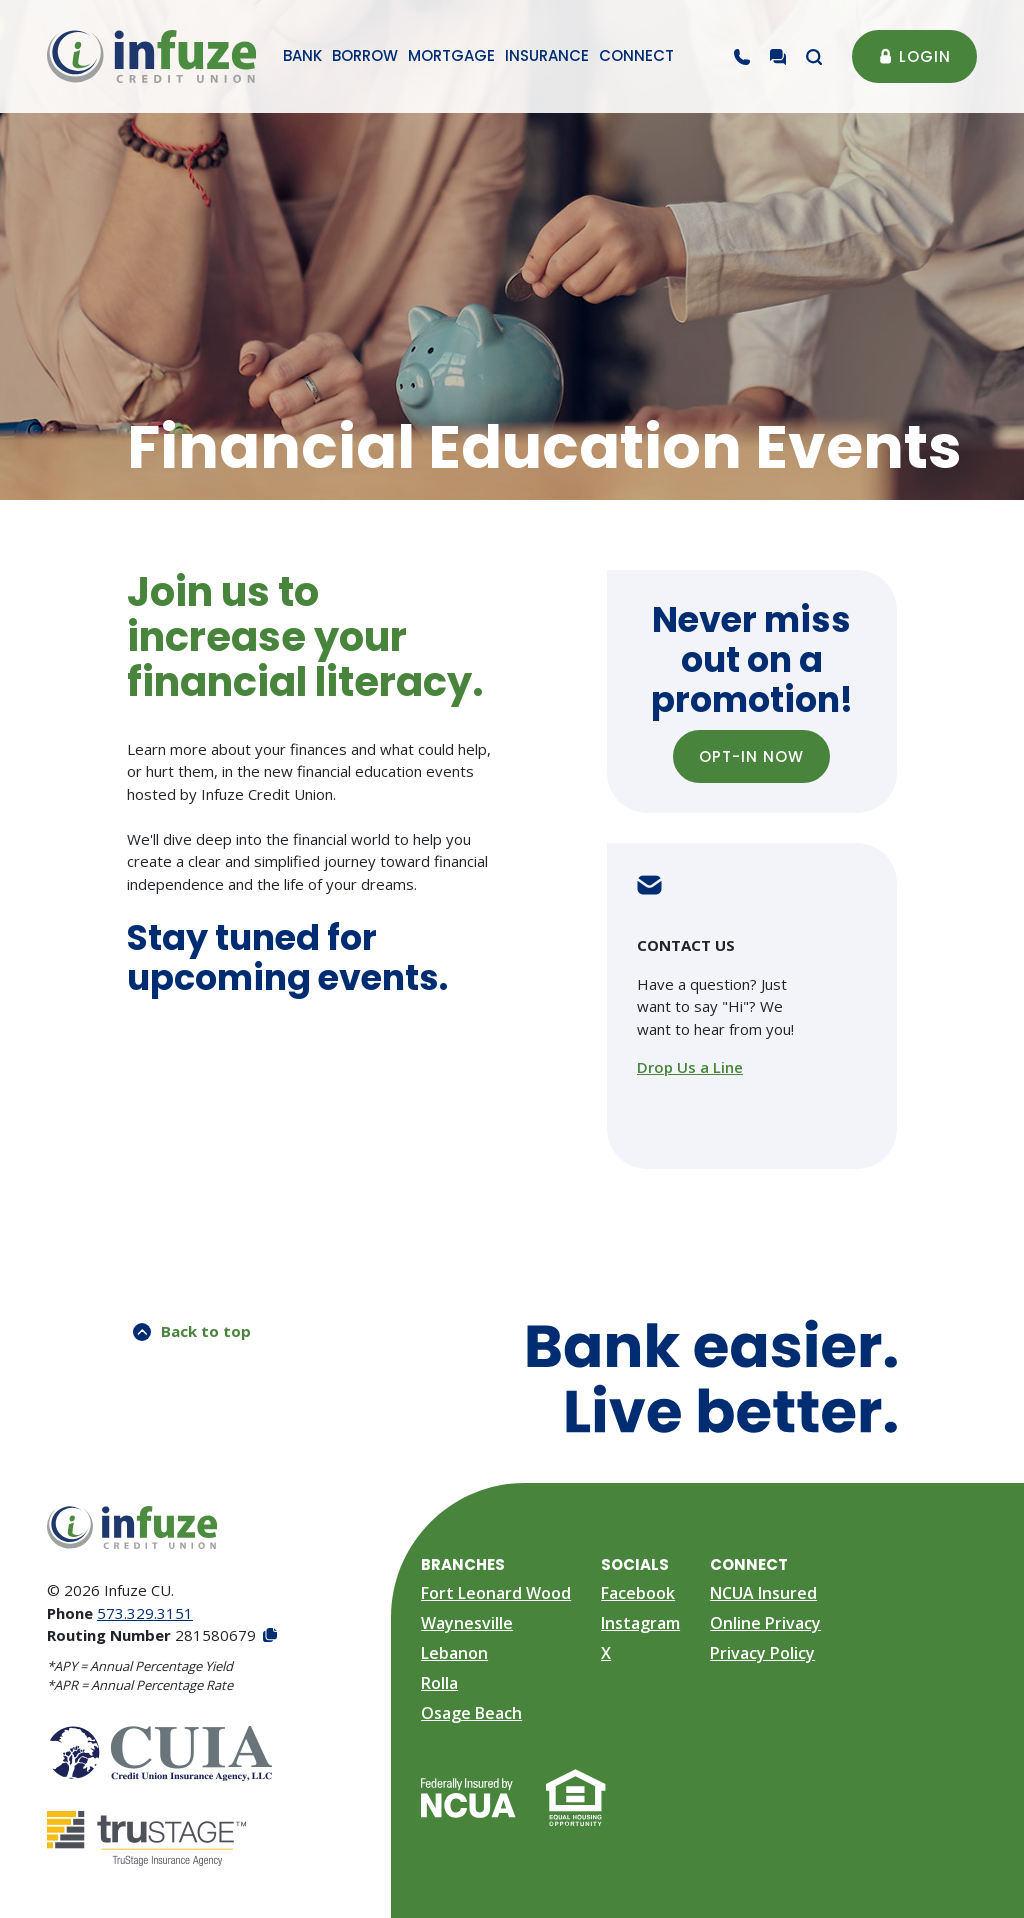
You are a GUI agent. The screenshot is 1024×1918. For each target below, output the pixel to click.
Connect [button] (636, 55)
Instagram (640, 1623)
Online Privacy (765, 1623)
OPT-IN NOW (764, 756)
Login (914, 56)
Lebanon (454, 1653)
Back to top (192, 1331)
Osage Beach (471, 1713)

--- --- ---

== Task description ==
Print every record above exactly as written, leaving out the pictures.

== Answer to this exercise ==
You are a GUI agent. The screenshot is 1024×1918. For each target below, output the pixel to click.
Connect [button] (636, 55)
Instagram (640, 1623)
Online Privacy (765, 1623)
OPT-IN NOW (764, 756)
Login (914, 56)
Lebanon (454, 1653)
Back to top (192, 1331)
Osage Beach (471, 1713)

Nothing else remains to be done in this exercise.